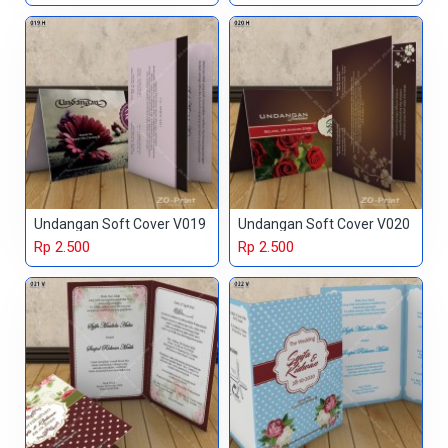
Undangan Soft Cover V019
Undangan Soft Cover V020
Rp 2.500
Rp 2.500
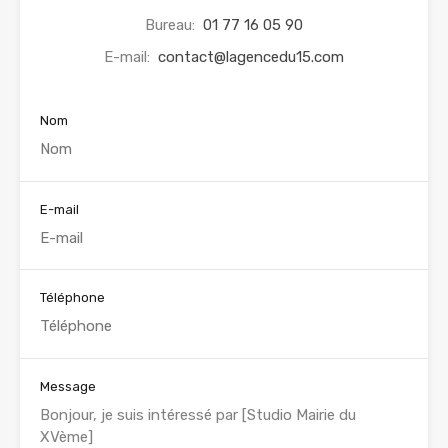
Bureau:
01 77 16 05 90
E-mail:
contact@lagencedu15.com
Nom
E-mail
Téléphone
Message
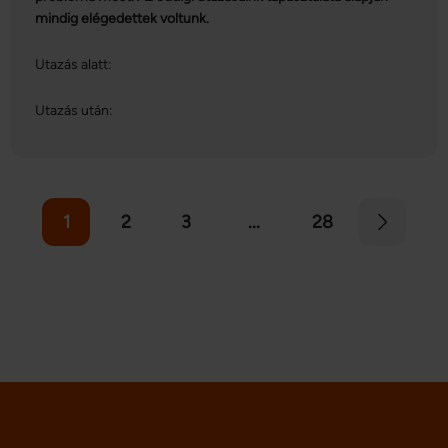
mindig elégedettek voltunk.
Utazás alatt:
Utazás után:
1
2
3
...
28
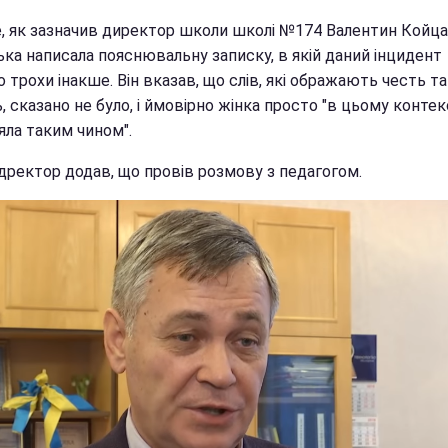
е, як зазначив директор школи школі №174 Валентин Койца
ька написала пояснювальну записку, в якій даний інцидент
 трохи інакше. Він вказав, що слів, які ображають честь та
ь, сказано не було, і ймовірно жінка просто "в цьому контек
яла таким чином".
дректор додав, що провів розмову з педагогом.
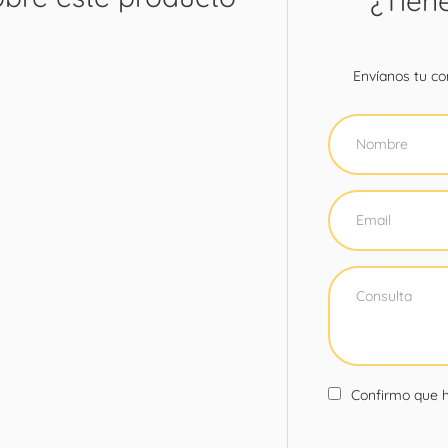
¿Tien
Envíanos tu con
Confirmo que h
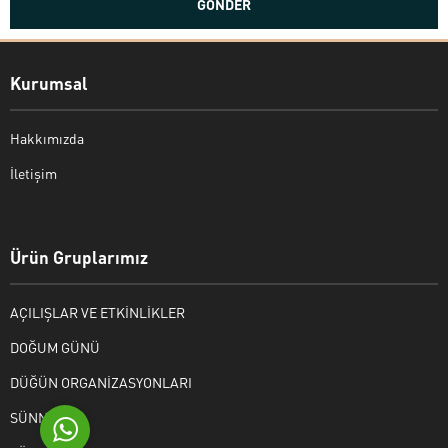
Kurumsal
Hakkımızda
İletişim
Bekir Kiper
Ürün Gruplarımız
AÇILIŞLAR VE ETKİNLİKLER
Cevap Yaz
DOĞUM GÜNÜ
DÜĞÜN ORGANİZASYONLARI
SÜNNET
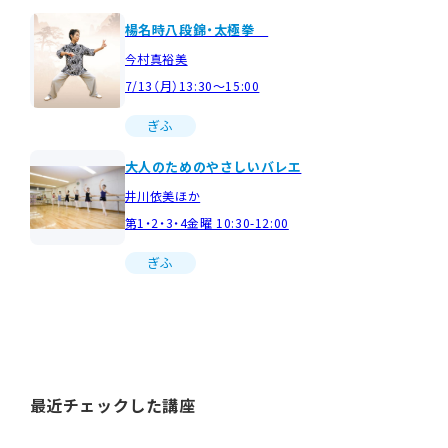
楊名時八段錦・太極拳
今村真裕美
7/13（月）13:30～15:00
ぎふ
大人のためのやさしいバレエ
井川依美ほか
第1・2・3・4金曜 10:30-12:00
ぎふ
最近チェックした講座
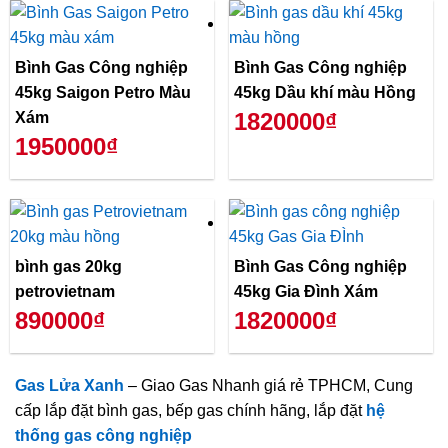
Bình Gas Công nghiệp
Bình Gas Công nghiệp
45kg Saigon Petro Màu
45kg Dầu khí màu Hồng
1820000₫
Xám
1950000₫
bình gas 20kg
Bình Gas Công nghiệp
petrovietnam
45kg Gia Đình Xám
890000₫
1820000₫
Gas Lửa Xanh
– Giao Gas Nhanh giá rẻ TPHCM, Cung
cấp lắp đặt bình gas, bếp gas chính hãng, lắp đặt
hệ
thống gas công nghiệp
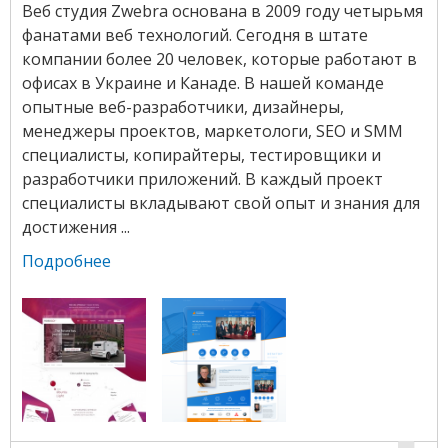
Веб студия Zwebra основана в 2009 году четырьмя
фанатами веб технологий. Сегодня в штате
компании более 20 человек, которые работают в
офисах в Украине и Канаде. В нашей команде
опытные веб-разработчики, дизайнеры,
менеджеры проектов, маркетологи, SEO и SMM
специалисты, копирайтеры, тестировщики и
разработчики приложений. В каждый проект
специалисты вкладывают свой опыт и знания для
достижения ...
Подробнее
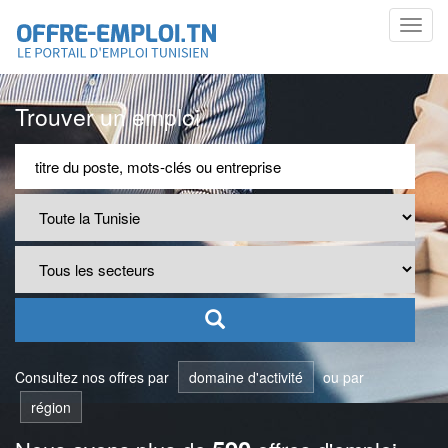
Toggl
navig
Trouver un emploi
Consultez nos offres par
domaine d'activité
ou par
région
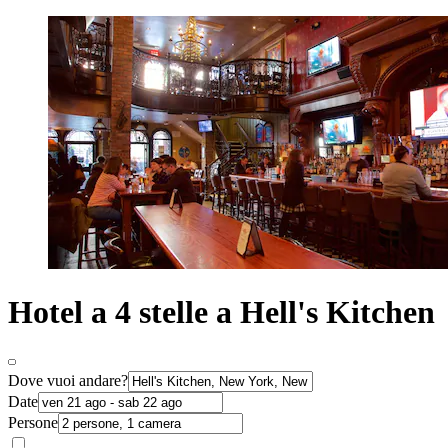
Hotel a 4 stelle a Hell's Kitchen
Dove vuoi andare?
Date
Persone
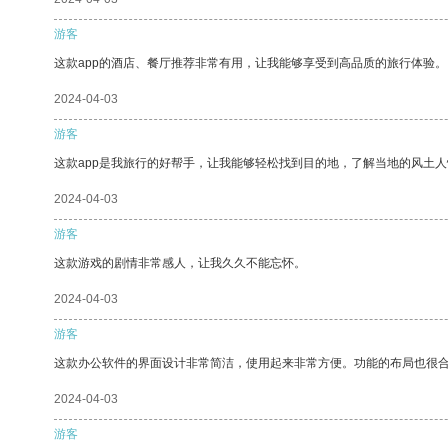
游客
这款app的酒店、餐厅推荐非常有用，让我能够享受到高品质的旅行体验。
2024-04-03
游客
这款app是我旅行的好帮手，让我能够轻松找到目的地，了解当地的风土人
2024-04-03
游客
这款游戏的剧情非常感人，让我久久不能忘怀。
2024-04-03
游客
这款办公软件的界面设计非常简洁，使用起来非常方便。功能的布局也很
2024-04-03
游客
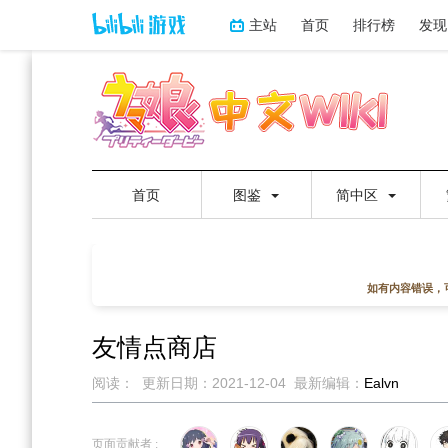
主站
首页
排行榜
发现
首页
图鉴
简中区
如有内容错误，
友情点商店
阅读：
更新日期：
2021-12-04
最新编辑：
Ealvn
跳
跳
到
到
页面贡献者 :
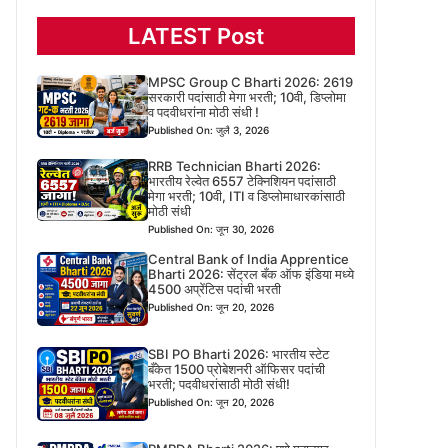
LATEST Post
MPSC Group C Bharti 2026: 2619
सरकारी पदांसाठी मेगा भरती; 10वी, डिप्लोमा
व पदवीधरांना मोठी संधी !
Published On: जुलै 3, 2026
RRB Technician Bharti 2026:
भारतीय रेल्वेत 6557 टेक्निशियन पदांसाठी
मेगा भरती; 10वी, ITI व डिप्लोमाधारकांसाठी
मोठी संधी
Published On: जून 30, 2026
Central Bank of India Apprentice
Bharti 2026: सेंट्रल बँक ऑफ इंडिया मध्ये
4500 अप्रेंटिस पदांची भरती
Published On: जून 20, 2026
SBI PO Bharti 2026: भारतीय स्टेट
बँकेत 1500 प्रोबेशनरी ऑफिसर पदांची
भरती; पदवीधरांसाठी मोठी संधी!
Published On: जून 20, 2026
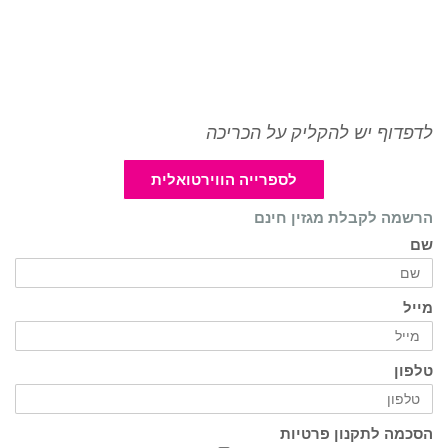
לדפדוף יש להקליק על הכריכה
לספרייה הווירטואלית
הרשמה לקבלת מגזין חינם
שם
מייל
טלפון
הסכמה לתקנון פרטיות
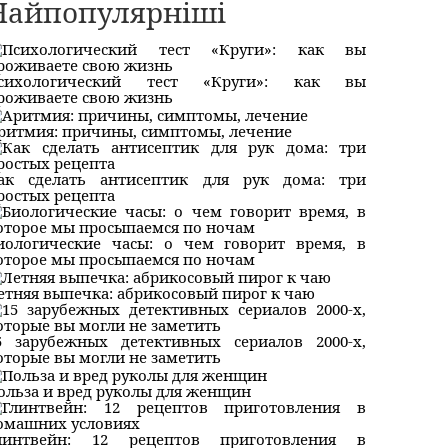
Найпопулярніші
сихологический тест «Круги»: как вы
роживаете свою жизнь
ритмия: причины, симптомы, лечение
ак сделать антисептик для рук дома: три
ростых рецепта
иологические часы: о чем говорит время, в
оторое мы просыпаемся по ночам
етняя выпечка: абрикосовый пирог к чаю
5 зарубежных детективных сериалов 2000-х,
оторые вы могли не заметить
ольза и вред руколы для женщин
линтвейн: 12 рецептов приготовления в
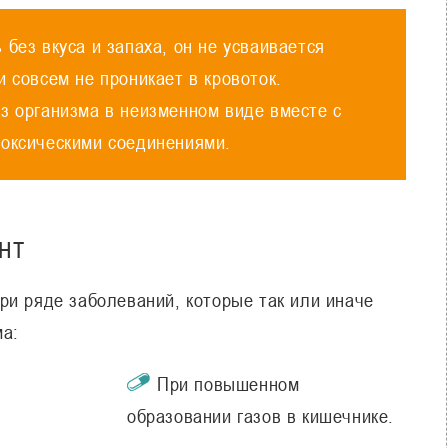
 без вкуса и запаха, он не усваивается
и совсем не проникает в кровоток.
з организма в неизменном виде вместе с
токсическими соединениями.
нт
ри ряде заболеваний, которые так или иначе
ма:
При повышенном
образовании газов в кишечнике.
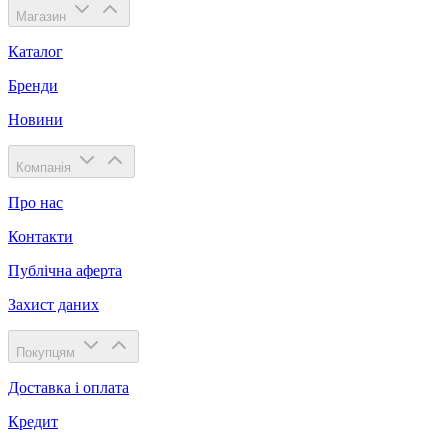
Магазин
Каталог
Бренди
Новини
Компанія
Про нас
Контакти
Публічна аферта
Захист даних
Покупцям
Доставка і оплата
Кредит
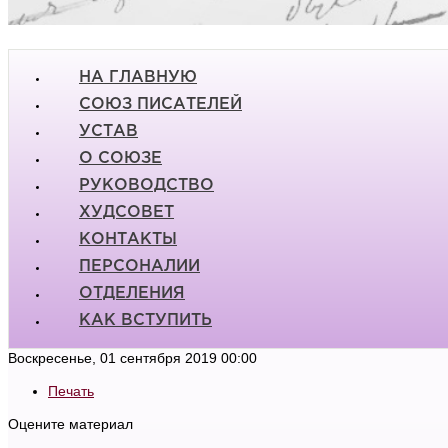
НА ГЛАВНУЮ
СОЮЗ ПИСАТЕЛЕЙ
УСТАВ
О СОЮЗЕ
РУКОВОДСТВО
ХУДСОВЕТ
КОНТАКТЫ
ПЕРСОНАЛИИ
ОТДЕЛЕНИЯ
КАК ВСТУПИТЬ
Воскресенье, 01 сентября 2019 00:00
Печать
Оцените материал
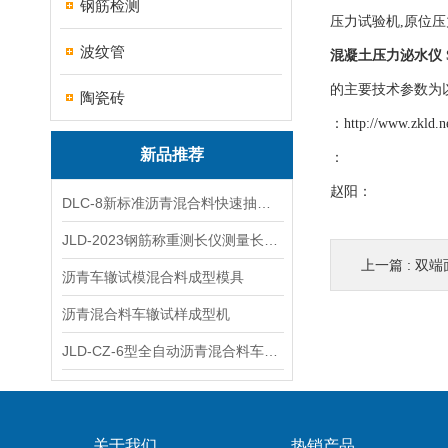
钢筋检测
压力试验机,原位压
波纹管
混凝土压力泌水仪 S
的主要技术参数为
陶瓷砖
：
http://www.zkld.n
新品推荐
：
赵阳：
DLC-8新标准沥青混合料快速抽提仪
JLD-2023钢筋称重测长仪测量长度重量
上一篇 :
双端
沥青车辙试模混合料成型模具
沥青混合料车辙试样成型机
JLD-CZ-6型全自动沥青混合料车辙试验机
关于我们
热销产品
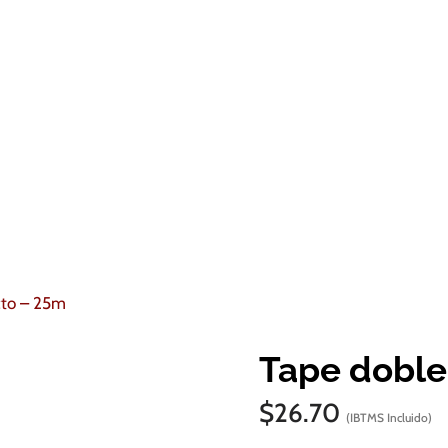
cto – 25m
Tape doble
$
26.70
(IBTMS Incluido)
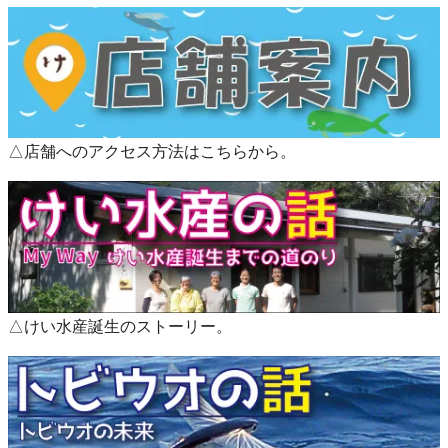
ウオ、トビウオハーブ燻製、シイラ、ゴマサバ、ムロア
ジ、オーク樽燻しロウニンアジなどご用意しております
（ご試食もございます(^^)/）
△店舗へのアクセス方法はこちらから。
△けい水産誕生のストーリー。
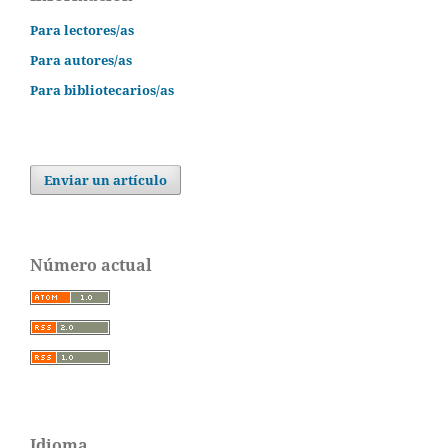
Para lectores/as
Para autores/as
Para bibliotecarios/as
Enviar un artículo
Número actual
Idioma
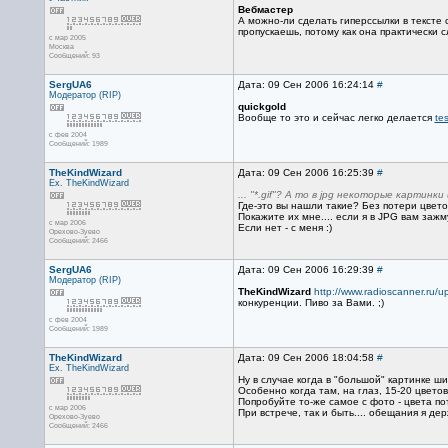
Вебмастер
А можно-ли сделать гиперссылки в тексте
пропускаешь, потому как она практически 
с мар 2005
Москва
Сообщений: 93
SergUA6
Дата: 09 Сен 2006 16:24:14
#
Модератор (RIP)
quickgold
Вообще то это и сейчас легко делается
tes
с фев 2004
Сообщений: 1989
TheKindWizard
Дата: 09 Сен 2006 16:25:39
#
Ex. TheKindWizard
... "*.gif"? А то в jpg некоторые картин
Где-это вы нашли такие? Без потери цвето
Покажите их мне.... если я в JPG вам зажм
с мар 2006
Если нет - с меня :)
Орехово-Зуево
Сообщений: 2466
SergUA6
Дата: 09 Сен 2006 16:29:39
#
Модератор (RIP)
TheKindWizard
http://www.radioscanner.ru/u
конкуренции. Пиво за Вами. ;)
с фев 2004
Сообщений: 1989
TheKindWizard
Дата: 09 Сен 2006 18:04:58
#
Ex. TheKindWizard
Ну в случае когда в "большой" картинке шир
Особенно когда там, на глаз, 15-20 цветов
Попробуйте то-же самое с фото - цвета поте
с мар 2006
При встрече, так и быть.... обещания я дер
Орехово-Зуево
Сообщений: 2466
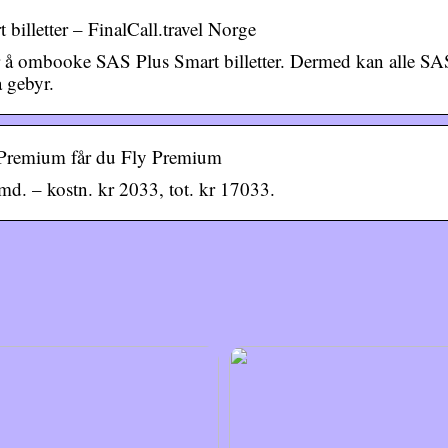
 billetter – FinalCall.travel Norge
or å ombooke SAS Plus Smart billetter. Dermed kan alle SA
a gebyr.
Premium får du Fly Premium
md. – kostn. kr 2033, tot. kr 17033.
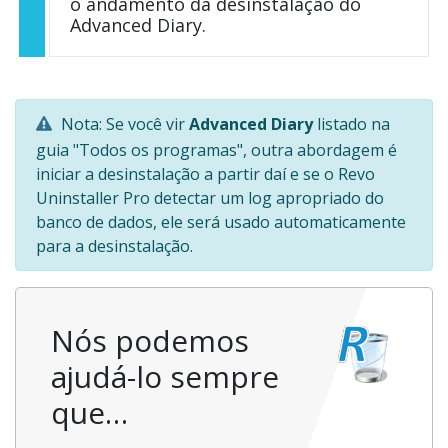
o andamento da desinstalação do
Advanced Diary.
Nota: Se você vir
Advanced Diary
listado na
guia "Todos os programas", outra abordagem é
iniciar a desinstalação a partir daí e se o Revo
Uninstaller Pro detectar um log apropriado do
banco de dados, ele será usado automaticamente
para a desinstalação.
Nós podemos
ajudá-lo sempre
que…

______________________________

Print, exactly as written, the lines above from the first one to the one containing "ька написала пояснювальну". Leave out pictures.

> **Written response**
Undangan Soft Cover V019
Undangan Soft Cover V020
Rp 2.500
Rp 2.500
Bureau:
01 77 16 05 90
E-mail:
contact@lagencedu15.com
Nom
E-mail
Téléphone
Message
mindig elégedettek voltunk.
Utazás alatt:
Utazás után:
1
2
3
...
28
е, як зазначив директор школи школі №174 Валентин Койца
ька написала пояснювальну записку, в якій даний інцидент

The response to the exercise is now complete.